About this task:
The whole listing below, with no pictures, is to be repeated as it stands.

Provided data:
# # # # #
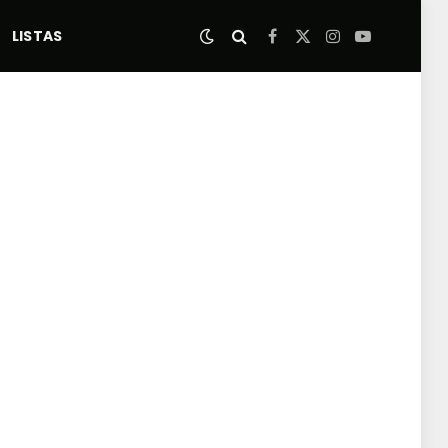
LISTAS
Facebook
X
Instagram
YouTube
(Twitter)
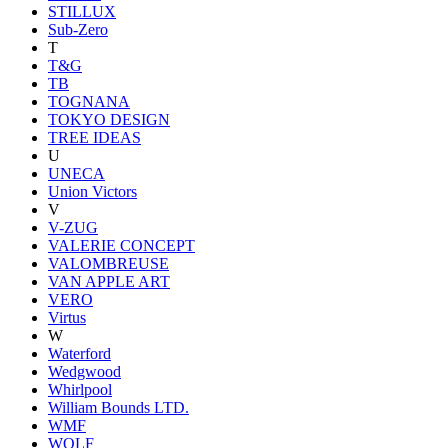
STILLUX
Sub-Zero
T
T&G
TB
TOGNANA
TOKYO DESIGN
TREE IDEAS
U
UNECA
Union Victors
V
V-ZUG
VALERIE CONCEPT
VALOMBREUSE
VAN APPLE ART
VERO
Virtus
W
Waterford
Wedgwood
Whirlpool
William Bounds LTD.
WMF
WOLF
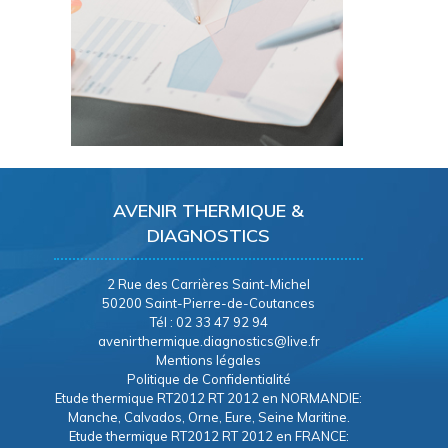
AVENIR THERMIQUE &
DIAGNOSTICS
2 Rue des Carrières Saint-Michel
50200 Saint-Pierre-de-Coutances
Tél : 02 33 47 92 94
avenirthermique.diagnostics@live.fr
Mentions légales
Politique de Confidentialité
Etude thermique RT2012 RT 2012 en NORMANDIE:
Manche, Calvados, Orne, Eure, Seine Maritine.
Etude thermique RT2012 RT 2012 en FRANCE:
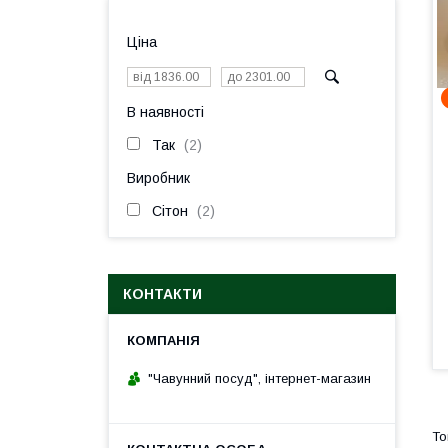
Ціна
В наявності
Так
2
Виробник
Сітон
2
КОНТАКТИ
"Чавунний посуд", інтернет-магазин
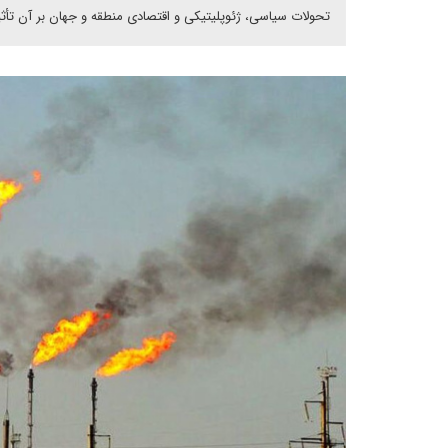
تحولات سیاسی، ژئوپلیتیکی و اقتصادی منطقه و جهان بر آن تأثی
# # # # #
Task answer:
LISTAS
Facebook
X
Instagram
YouTube
(Twitter)
STILLUX
Sub-Zero
T
T&G
TB
TOGNANA
TOKYO DESIGN
TREE IDEAS
U
UNECA
Union Victors
V
V-ZUG
VALERIE CONCEPT
VALOMBREUSE
VAN APPLE ART
VERO
Virtus
W
Waterford
Wedgwood
Whirlpool
William Bounds LTD.
WMF
WOLF
AVENIR THERMIQUE &
DIAGNOSTICS
2 Rue des Carrières Saint-Michel
50200 Saint-Pierre-de-Coutances
Tél : 02 33 47 92 94
avenirthermique.diagnostics@live.fr
Mentions légales
Politique de Confidentialité
Etude thermique RT2012 RT 2012 en NORMANDIE:
Manche, Calvados, Orne, Eure, Seine Maritine.
Etude thermique RT2012 RT 2012 en FRANCE:
Ціна
В наявності
Так
2
Виробник
Сітон
2
КОНТАКТИ
"Чавунний посуд", інтернет-магазин
تحولات سیاسی، ژئوپلیتیکی و اقتصادی منطقه و جهان بر آن تأثی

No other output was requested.